START Material provided

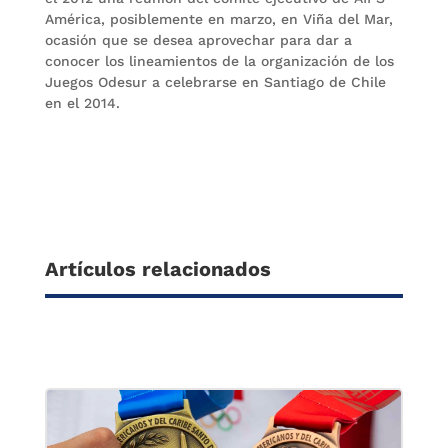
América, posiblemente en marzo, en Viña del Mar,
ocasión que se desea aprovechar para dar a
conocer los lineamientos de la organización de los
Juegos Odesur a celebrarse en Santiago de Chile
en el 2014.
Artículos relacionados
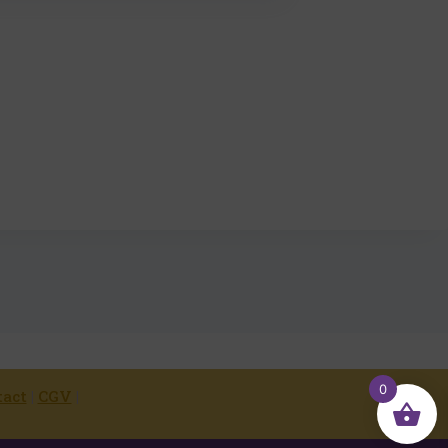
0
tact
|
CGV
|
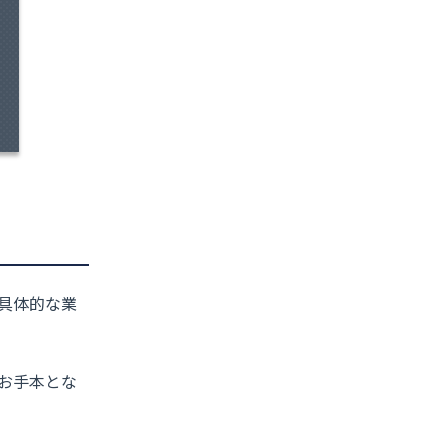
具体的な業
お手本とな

END Material provided
START Material provided

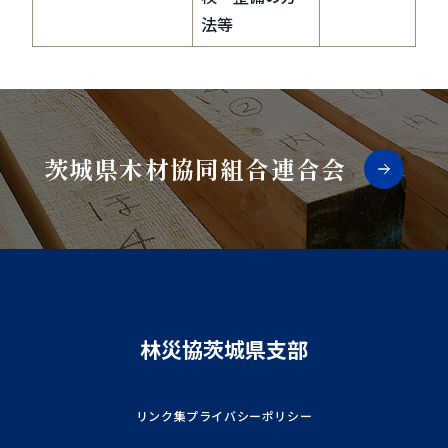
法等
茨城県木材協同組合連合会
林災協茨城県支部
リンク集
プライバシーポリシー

END Material provided
START Material provided

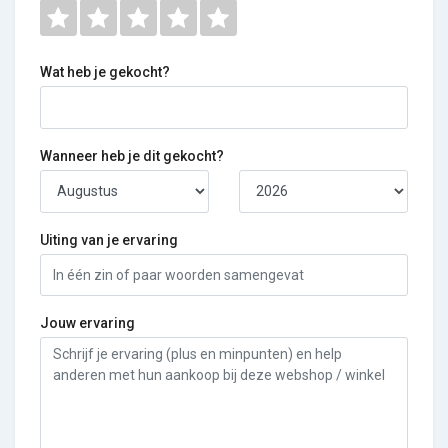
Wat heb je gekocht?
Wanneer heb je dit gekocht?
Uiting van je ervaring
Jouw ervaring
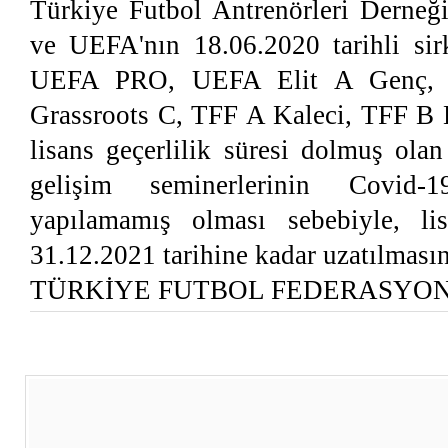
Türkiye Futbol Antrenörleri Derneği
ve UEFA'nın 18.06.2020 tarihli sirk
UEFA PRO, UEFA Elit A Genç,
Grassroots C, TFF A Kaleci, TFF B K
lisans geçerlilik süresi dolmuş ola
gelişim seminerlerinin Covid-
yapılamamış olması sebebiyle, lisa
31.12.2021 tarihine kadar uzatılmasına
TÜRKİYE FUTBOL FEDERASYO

END Material provided

Task details:
Using the records above, restate word for word the lines from the one with "Türkiye Futbol Antrenörleri Derneği" through the one with "TÜRKİYE FUTBOL FEDERASYO", both included.

Answer box:
Türkiye Futbol Antrenörleri Derneği
ve UEFA'nın 18.06.2020 tarihli sirk
UEFA PRO, UEFA Elit A Genç,
Grassroots C, TFF A Kaleci, TFF B K
lisans geçerlilik süresi dolmuş ola
gelişim seminerlerinin Covid-
yapılamamış olması sebebiyle, lisa
31.12.2021 tarihine kadar uzatılmasına
TÜRKİYE FUTBOL FEDERASYO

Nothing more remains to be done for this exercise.